Pour limiter ces désagréments, certains podologues, vendeurs spécialisés ou coureurs expérimentés recommandent d’anticiper ce gonflement en choisissant une taille plus grande que sa pointure habituelle. L’objectif est simple : laisser un peu d’espace pour éviter les compressions douloureuses sur longue distance.
À première vue, ce conseil semble plein de bon sens. Mais en pratique, il ne convient pas à tout le monde.

Ce que nous avons constaté sur le terrain
Avec le temps, à force d’essais sur différents modèles, de courses plus ou moins longues, et de comparaisons avec d’autres coureurs, un constat s’impose : la fameuse pointure au-dessus ne fonctionne pas pour tout le monde.
Pour certains, oui, ce surplus d’espace est salutaire. Mais pour près de la moitié des coureurs consultés, une à deux pointures au-dessus renvoie une trop grande sensation d’instabilité. Le pied bouge, le talon décolle, les appuis deviennent moins précis. Cela fatigue plus vite, surtout dans les terrains techniques, et augmente parfois les risques de chute.
À l’inverse, un chaussant bien ajusté, parfois même identique à sa pointure de ville, peut même offrir une sensation de confort supérieure à celle d’une pointure au-dessus. Se sentir précis dans sa chaussure, bien maintenu, peut être rassurant et agréable, notamment en montée ou dans les passages engagés.
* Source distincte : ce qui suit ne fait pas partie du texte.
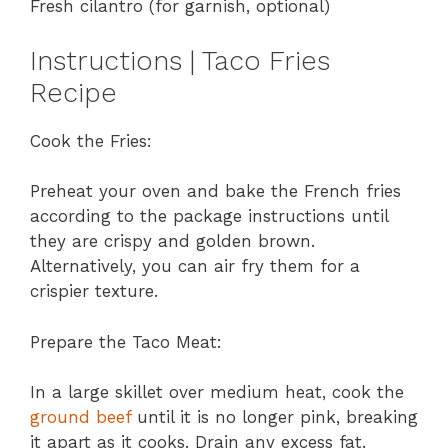
Fresh cilantro (for garnish, optional)
Instructions | Taco Fries
Recipe
Cook the Fries:
Preheat your oven and bake the French fries
according to the package instructions until
they are crispy and golden brown.
Alternatively, you can air fry them for a
crispier texture.
Prepare the Taco Meat:
In a large skillet over medium heat, cook the
ground beef
until it is no longer pink, breaking
it apart as it cooks. Drain any excess fat.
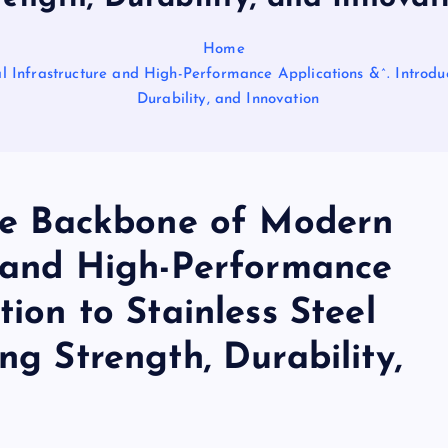
Home
l Infrastructure and High-Performance Applications &^. Introduct
Durability, and Innovation
The Backbone of Modern
e and High-Performance
tion to Stainless Steel
ng Strength, Durability,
Bien sûr, l’ongle noir est un vrai risque. Mais cela ne dépend pas uniquement de la longueur de la chaussure. La forme du modèle, le laçage, les chaussettes, le type de terrain ou encore la technique de descente jouent un rôle tout aussi important.
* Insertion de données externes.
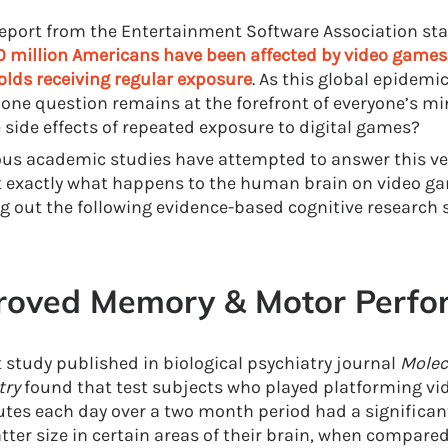
report from the Entertainment Software Association st
0 million Americans have been affected by video games
lds receiving regular exposure
. As this global epidemi
 one question remains at the forefront of everyone’s mi
e side effects of repeated exposure to digital games?
s academic studies have attempted to answer this ve
t exactly what happens to the human brain on video g
g out the following evidence-based cognitive research 
roved Memory & Motor Perfo
t study published in biological psychiatry journal
Molec
try
found that test subjects who played platforming vi
tes each day over a two month period had a significant
tter size in certain areas of their brain, when compared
Un pied, mille variables : pourquoi la pointure parfaite est personnelle
On réduit souvent cette question à une distinction basique entre pied large et pied fin, mais c’est encore plus complexe. La morphologie du pied comporte de nombreuses subtilités : la proportion des orteils entre eux ou par rapport au pied, la forme de l’avant-pied, la cambrure de la voûte plantaire, le volume du talon, ou même la répartition de la vascularisation.
Autant de paramètres invisibles à l’œil nu, mais qui influencent directement la sensation de confort dans une chaussure. C’est pourquoi une paire qui va parfaitement à votre partenaire de sortie peut s’avérer inconfortable pour vous, même si vous faites exactement la même pointure. Et c’est aussi pour cette raison qu’une règle généraliste comme « il faut toujours prendre une pointure de plus » trouve rapidement ses limites.
Au final, la bonne taille, c’est celle dans laquelle vous vous sentez précis sans être comprimé, libre sans être flottant. Et cette sensation, aucune règle ne peut la deviner à votre place.

Alors comment choisir sa pointure de trail ?
Comme tout cela est assez personnel, il n’y a pas de secret : on est obligé d’essayer.
Idéalement, essayez en magasin spécialisé, et si possible, testez les chaussures en conditions réelles. Plusieurs marques proposent aujourd’hui des essais sur le terrain lors d’événements ou de week-ends test. Cela permet de sentir rapidement si le modèle et la taille conviennent à votre morphologie et à votre pratique.
Et si vous vous rendez compte après quelques sorties que la pointure n’est pas la bonne, tout n’est pas perdu. Il existe un marché actif de la chaussure de trail d’occasion, notamment sur des plateformes de revente entre coureurs. L’essentiel, c’est d’éviter de s’entêter dans une erreur de taille.